Prix de l’énergie et superprofits
Question de :
M. Thierry Sother
Bas-Rhin (3e circonscription) - Socialistes et apparentés
Question posée en séance, et publiée le 8 avril 2026
PRIX DE L'ÉNERGIE ET SUPERPROFITS
Mme la présidente . La parole est à M. Thierry Sother.
M. Thierry Sother . 2 euros 25 à Paris, 2 euros 15 à Strasbourg, rupture de stock à Schiltigheim… Partout en France, le prix de l'essence explose. Derrière la hausse des carburants, il y a des conséquences sur les professionnels du social, sur l'infirmière libérale, sur l'artisan, sur le parent isolé, sur la famille qui doit parcourir des kilomètres pour accompagner un enfant à une compétition sportive… Quand le carburant flambe, ce sont toujours les mêmes qui paient l'addition : ceux qui soignent, ceux qui aident, ceux qui travaillent, ceux qui accompagnent, ceux qui vivent loin des centres ! (Applaudissements sur les bancs du groupe SOC.) À la veille de ce grand week-end, j'ai vu une grand-mère retraitée comparer sur son cahier les prix à la pompe pour savoir dans quelle station elle se rendrait et si elle pourrait alors aller visiter sa famille. Qui sait combien de personnes ont dû renoncer à voir leur famille ce week-end pour ne pas avoir à se priver durant tout un mois ? Se déplacer devient un luxe tandis que la voiture est encore une nécessité !
De cette crise, il y en a même qui tirent profit ! Le rapport Greenpeace nous apprend que les compagnies pétrolières enregistrent 80 millions d'euros de surprofits par jour à l'échelle européenne ! J'ai bien dit 80 millions de surprofits par jour ! Déjà cinq États – l'Allemagne, l'Espagne, l'Italie, le Portugal et l'Autriche – demandent une taxation européenne des surprofits énergétiques (Mêmes mouvements) pour financer des aides aux consommateurs. Mais où est la France ? Les socialistes ont formulé des propositions : chèques ciblés pour les ménages les plus en difficulté et baisse des taxes de l'État sur l'essence, le tout financé par les surprofits de l'État et surtout par la taxation des groupes pétroliers qui profitent de la crise. (Applaudissements sur plusieurs bancs du groupe SOC.)

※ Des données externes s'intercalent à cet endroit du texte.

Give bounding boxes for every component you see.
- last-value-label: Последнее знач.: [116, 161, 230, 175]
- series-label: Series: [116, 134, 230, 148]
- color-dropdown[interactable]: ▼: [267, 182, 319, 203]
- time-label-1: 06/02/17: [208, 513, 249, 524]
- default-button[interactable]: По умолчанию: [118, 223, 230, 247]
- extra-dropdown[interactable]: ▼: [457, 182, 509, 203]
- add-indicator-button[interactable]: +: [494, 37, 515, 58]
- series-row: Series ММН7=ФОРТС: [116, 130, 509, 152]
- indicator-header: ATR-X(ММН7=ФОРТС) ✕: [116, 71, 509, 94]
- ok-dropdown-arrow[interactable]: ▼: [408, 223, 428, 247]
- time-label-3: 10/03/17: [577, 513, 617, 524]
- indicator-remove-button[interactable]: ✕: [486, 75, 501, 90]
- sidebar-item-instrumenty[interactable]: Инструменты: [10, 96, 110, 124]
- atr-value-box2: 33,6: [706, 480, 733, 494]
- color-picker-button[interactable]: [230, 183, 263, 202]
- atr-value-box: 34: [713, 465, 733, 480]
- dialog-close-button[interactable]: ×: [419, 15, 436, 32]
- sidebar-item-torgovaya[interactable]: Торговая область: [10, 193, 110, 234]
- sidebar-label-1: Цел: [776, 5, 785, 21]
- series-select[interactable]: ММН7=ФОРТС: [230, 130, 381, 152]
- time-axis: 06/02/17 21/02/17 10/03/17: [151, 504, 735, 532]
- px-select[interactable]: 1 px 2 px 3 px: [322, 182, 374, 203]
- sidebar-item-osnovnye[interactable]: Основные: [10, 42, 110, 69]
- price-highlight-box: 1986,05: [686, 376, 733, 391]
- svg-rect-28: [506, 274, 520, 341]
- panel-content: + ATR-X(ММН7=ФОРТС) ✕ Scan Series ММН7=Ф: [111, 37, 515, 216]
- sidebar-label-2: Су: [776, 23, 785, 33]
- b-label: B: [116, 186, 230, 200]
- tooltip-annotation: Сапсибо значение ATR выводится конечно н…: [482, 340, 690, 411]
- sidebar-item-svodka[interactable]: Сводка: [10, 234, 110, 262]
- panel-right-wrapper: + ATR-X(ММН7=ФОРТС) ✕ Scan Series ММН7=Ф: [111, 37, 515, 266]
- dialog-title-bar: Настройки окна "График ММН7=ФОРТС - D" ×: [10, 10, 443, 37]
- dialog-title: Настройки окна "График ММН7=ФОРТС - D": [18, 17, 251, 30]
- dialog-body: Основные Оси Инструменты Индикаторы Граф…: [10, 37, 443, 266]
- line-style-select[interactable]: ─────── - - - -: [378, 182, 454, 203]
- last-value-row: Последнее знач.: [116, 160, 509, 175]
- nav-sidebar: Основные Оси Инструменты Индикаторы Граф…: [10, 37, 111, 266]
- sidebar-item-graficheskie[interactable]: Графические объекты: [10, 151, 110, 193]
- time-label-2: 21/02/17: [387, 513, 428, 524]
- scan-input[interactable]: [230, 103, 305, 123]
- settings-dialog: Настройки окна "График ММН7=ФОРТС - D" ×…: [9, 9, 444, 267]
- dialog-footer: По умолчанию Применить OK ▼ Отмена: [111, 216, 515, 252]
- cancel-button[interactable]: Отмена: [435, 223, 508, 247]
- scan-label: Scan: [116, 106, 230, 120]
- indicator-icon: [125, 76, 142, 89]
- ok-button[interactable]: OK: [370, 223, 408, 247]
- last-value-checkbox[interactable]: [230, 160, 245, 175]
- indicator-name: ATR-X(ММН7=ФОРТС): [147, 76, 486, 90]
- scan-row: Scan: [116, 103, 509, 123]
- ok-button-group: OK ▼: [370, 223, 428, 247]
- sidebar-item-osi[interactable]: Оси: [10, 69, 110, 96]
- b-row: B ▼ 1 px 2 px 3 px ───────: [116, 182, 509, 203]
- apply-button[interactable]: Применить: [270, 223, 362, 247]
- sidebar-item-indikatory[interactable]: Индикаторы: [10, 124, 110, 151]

M. Sylvain Maillard . Encore des taxes !
M. Thierry Sother . Mais le gouvernement reste dans l'attentisme au plan national comme au plan européen pendant que les Françaises et les Français, eux, paient l'addition chaque jour un peu plus cher… À Paris, l'exécutif hésite ; à Bruxelles, la France est absente. Quand allez-vous sortir de l'attentisme et dépasser enfin les seules mesures sectorielles ? Allez-vous, au nom de la France, défendre à l'échelle européenne la taxation des surprofits pour que les bénéfices des compagnies pétrolières ne se paient plus par le recul du pouvoir de vivre des Français ? (Vifs applaudissements sur les bancs du groupe SOC.)
Mme la présidente . La parole est à Mme la ministre déléguée chargée de l'énergie.

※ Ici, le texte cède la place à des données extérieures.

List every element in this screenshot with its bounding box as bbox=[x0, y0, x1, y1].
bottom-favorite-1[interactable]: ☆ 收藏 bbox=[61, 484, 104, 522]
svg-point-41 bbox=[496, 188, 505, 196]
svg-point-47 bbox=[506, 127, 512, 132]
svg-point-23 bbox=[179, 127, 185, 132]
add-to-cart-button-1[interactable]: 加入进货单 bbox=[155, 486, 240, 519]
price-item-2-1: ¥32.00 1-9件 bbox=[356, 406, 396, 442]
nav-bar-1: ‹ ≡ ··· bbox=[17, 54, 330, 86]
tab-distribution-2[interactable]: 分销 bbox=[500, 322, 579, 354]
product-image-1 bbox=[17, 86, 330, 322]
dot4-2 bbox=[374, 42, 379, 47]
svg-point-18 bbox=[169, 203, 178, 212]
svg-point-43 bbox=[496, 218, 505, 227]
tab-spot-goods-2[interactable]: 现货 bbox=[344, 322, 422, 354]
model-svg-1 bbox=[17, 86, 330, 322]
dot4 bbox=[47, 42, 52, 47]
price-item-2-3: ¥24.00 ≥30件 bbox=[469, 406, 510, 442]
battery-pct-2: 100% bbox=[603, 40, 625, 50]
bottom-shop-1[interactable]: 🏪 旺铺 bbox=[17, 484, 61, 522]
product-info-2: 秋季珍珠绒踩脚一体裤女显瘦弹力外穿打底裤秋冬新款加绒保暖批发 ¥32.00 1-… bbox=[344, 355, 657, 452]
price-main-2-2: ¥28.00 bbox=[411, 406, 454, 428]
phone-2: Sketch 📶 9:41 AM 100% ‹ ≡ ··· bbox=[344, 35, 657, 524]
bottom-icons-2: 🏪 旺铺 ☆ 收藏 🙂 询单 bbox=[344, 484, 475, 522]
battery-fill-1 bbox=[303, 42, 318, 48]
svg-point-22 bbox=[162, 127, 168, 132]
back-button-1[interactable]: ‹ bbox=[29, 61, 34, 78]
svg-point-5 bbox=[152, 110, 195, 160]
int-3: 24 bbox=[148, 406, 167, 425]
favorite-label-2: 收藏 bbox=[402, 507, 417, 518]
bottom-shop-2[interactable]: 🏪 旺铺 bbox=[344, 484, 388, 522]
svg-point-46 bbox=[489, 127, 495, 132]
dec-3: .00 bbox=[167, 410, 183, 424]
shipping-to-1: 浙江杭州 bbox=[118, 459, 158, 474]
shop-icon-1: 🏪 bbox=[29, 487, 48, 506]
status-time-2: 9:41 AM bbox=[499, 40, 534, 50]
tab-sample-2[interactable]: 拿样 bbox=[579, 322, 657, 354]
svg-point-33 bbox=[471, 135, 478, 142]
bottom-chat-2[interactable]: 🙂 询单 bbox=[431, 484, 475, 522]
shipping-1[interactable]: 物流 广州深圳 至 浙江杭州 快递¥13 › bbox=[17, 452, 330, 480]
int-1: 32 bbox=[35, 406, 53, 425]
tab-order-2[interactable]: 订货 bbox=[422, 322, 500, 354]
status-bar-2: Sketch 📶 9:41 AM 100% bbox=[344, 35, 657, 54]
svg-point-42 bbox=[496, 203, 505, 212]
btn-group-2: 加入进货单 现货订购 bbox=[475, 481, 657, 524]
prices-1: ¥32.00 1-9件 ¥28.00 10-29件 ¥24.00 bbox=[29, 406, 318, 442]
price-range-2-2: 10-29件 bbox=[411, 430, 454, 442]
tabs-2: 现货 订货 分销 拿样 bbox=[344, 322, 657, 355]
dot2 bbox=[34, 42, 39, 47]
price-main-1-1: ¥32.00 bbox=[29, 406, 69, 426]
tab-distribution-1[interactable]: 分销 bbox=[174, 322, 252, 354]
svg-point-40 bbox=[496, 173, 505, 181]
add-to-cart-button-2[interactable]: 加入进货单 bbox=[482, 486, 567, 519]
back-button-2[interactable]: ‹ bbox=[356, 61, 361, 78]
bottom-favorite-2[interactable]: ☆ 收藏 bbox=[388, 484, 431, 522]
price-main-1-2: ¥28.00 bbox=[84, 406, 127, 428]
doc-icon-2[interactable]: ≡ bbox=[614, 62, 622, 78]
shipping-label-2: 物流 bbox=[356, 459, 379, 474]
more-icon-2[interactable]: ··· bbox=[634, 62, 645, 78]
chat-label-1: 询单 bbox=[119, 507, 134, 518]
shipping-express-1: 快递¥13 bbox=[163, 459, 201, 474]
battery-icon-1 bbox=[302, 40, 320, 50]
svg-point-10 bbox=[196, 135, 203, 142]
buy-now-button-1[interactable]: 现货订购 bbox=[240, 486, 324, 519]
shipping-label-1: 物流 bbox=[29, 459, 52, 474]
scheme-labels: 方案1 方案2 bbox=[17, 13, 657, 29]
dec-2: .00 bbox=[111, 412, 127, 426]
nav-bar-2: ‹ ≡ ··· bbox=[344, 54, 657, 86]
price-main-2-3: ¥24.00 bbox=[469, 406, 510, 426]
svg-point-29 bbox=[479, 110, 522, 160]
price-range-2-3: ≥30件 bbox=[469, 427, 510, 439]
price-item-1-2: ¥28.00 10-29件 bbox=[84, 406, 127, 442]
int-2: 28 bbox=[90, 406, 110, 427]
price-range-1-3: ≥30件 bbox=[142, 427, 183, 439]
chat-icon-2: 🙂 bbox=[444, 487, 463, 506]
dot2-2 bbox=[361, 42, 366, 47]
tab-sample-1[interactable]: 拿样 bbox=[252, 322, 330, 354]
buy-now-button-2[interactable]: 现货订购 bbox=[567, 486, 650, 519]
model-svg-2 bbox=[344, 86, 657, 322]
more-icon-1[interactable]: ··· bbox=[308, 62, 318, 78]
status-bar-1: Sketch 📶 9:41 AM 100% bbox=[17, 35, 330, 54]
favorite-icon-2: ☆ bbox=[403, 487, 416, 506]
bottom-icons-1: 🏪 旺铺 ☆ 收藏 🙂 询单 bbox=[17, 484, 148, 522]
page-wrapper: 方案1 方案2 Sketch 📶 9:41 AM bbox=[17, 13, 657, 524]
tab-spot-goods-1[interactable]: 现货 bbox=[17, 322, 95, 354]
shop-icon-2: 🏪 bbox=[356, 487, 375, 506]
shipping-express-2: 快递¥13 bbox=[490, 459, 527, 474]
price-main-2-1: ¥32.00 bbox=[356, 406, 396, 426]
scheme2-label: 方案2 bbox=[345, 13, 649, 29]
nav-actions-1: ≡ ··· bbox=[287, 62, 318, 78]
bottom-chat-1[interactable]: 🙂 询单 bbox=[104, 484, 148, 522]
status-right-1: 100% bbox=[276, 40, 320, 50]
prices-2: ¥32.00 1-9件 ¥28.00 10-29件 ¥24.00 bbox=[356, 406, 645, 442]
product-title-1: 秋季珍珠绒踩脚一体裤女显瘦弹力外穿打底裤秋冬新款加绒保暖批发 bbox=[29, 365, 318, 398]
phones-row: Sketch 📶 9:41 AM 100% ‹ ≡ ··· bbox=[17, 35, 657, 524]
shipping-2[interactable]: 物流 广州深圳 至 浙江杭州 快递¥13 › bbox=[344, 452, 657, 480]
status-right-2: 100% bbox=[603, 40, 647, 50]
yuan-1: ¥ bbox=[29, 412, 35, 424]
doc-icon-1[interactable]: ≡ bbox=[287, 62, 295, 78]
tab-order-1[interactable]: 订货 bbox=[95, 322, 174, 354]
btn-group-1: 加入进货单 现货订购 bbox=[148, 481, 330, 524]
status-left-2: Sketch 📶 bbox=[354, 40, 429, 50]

M. Alexandre Dufosset . Et du coup, tout va bien !
Mme Maud Bregeon, ministre déléguée, porte-parole du gouvernement, et ministre déléguée chargée de l’énergie. Tout d'abord, je vais être très claire sur la question de la taxation européenne : le gouvernement n'y est absolument pas défavorable. Le premier ministre a demandé à l'ensemble des ministres concernés – je pense au premier chef à Roland Lescure, à David Amiel et à moi-même – d'instruire cette proposition à laquelle nous n'avons jamais fermé la porte et qui est à l'étude, je le redis, à sa demande.

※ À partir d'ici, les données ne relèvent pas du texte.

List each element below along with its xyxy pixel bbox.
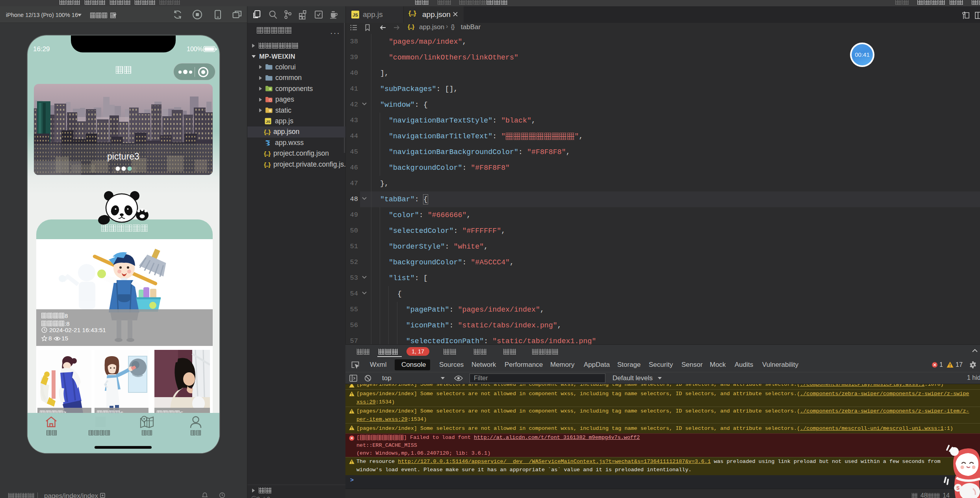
svg-text:picture3: picture3 [107, 151, 139, 162]
svg-text:JS: JS [353, 13, 358, 17]
svg-text:S: S [956, 485, 960, 491]
svg-text:JS: JS [266, 119, 270, 123]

Deuxièmement, sur le pouvoir d'achat, vous avez complètement raison : il y a des professions – je pense évidemment aux aides-soignantes et aux aides à domicile – qui sont particulièrement touchées. Là encore, le premier ministre va annoncer un dispositif de soutien supplémentaire dans les jours à venir parce que ces professionnels n'ont pas d'autre choix que de prendre leur voiture pour aller au travail et que la hausse des coûts du carburant pèse lourdement sur leurs capacités à l'exercer ainsi bien sûr que sur leur pouvoir d'achat. Nous l'avons fait pour les secteurs économiques les plus en difficulté. Nous continuerons à le faire spécifiquement pour les Français qui travaillent mais qui ont du mal à boucler les fins de mois parce qu'ils doivent rouler beaucoup.
Nous partageons donc le même constat tant sur la question de la taxation européenne – que nous examinons – que sur le soutien au pouvoir d'achat. Et nous allons continuer à avancer, je l'espère avec vous, dans les jours et dans les semaines à venir.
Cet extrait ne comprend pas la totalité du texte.